Chapter 520m

Custom metrics & data hooks

Custom metrics and data hooks

Cloud Insights tells you how your agent is performing technically. But business questions -- "How many appointments were booked today?", "What is the average call duration for billing inquiries?", "What percentage of callers reach a successful resolution?" -- require custom metrics. This chapter shows you how to instrument your agent with data hooks and push business metrics to Prometheus for dashboards and alerting.

Data hooksCustom metricsPrometheus

What you'll learn

  • How to implement data hooks in your agent to capture business events
  • How to expose custom metrics in Prometheus format
  • How to build dashboards that track business KPIs alongside technical metrics
  • Patterns for tracking booking rates, call duration, cost per session, and more

Why custom metrics matter

Cloud Insights answers "Is the agent working?" Custom metrics answer "Is the agent delivering business value?"

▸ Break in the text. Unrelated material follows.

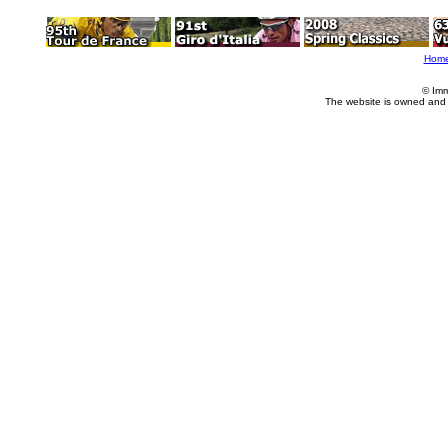
Hom
© Imm
The website is owned and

Cloud Insights (built-in)Custom metrics (you build)
End-to-end latencyBooking conversion rate
Error rateAverage call duration by intent
Session countCost per conversation
STT/LLM/TTS timingCustomer satisfaction proxy
Tool call success rateRevenue influenced per session
What's happening

Built-in metrics are like a car's speedometer and fuel gauge -- essential for driving. Custom metrics are like the trip computer that tells you miles per gallon, estimated arrival time, and total trip cost. Both matter, but the trip computer is what tells you if the journey is worth taking.

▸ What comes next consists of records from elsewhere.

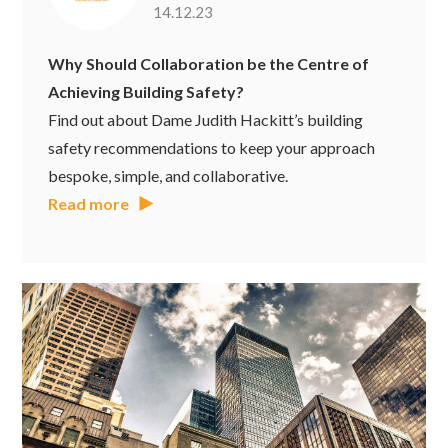
14.12.23
Why Should Collaboration be the Centre of
Achieving Building Safety?
Find out about Dame Judith Hackitt’s building
safety recommendations to keep your approach
bespoke, simple, and collaborative.
Read more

Implementing data hooks in Python

Data hooks are callbacks that fire at key moments in your agent's lifecycle. Use them to capture events and emit metrics.

agent.pypython
from livekit.agents import Agent, AgentSession, RoomInputOptions
from livekit.agents.voice import MetricsCollectedEvent
from prometheus_client import Counter, Histogram, start_http_server
import time

# Define Prometheus metrics
SESSION_TOTAL = Counter(
  "agent_sessions_total",
  "Total number of agent sessions",
  ["agent_name", "outcome"],
)
BOOKING_TOTAL = Counter(
  "agent_bookings_total",
  "Total number of bookings made",
  ["agent_name"],
)
SESSION_DURATION = Histogram(
  "agent_session_duration_seconds",
  "Session duration in seconds",
  ["agent_name"],
  buckets=[30, 60, 120, 300, 600, 1800],
)
TOOL_CALL_DURATION = Histogram(
  "agent_tool_call_duration_seconds",
  "Tool call duration in seconds",
  ["agent_name", "tool_name"],
)
TURN_LATENCY = Histogram(
  "agent_turn_latency_seconds",
  "End-to-end turn latency",
  ["agent_name"],
  buckets=[0.3, 0.5, 0.8, 1.0, 1.5, 2.0, 3.0],
)

# Start Prometheus metrics server
start_http_server(9090)


class DentalReceptionist(Agent):
  def __init__(self) -> None:
      super().__init__(
          instructions="You are a dental receptionist...",
      )
      self._session_start = time.time()
      self._booking_made = False

  async def on_enter(self):
      self.session.on("metrics_collected", self._on_metrics)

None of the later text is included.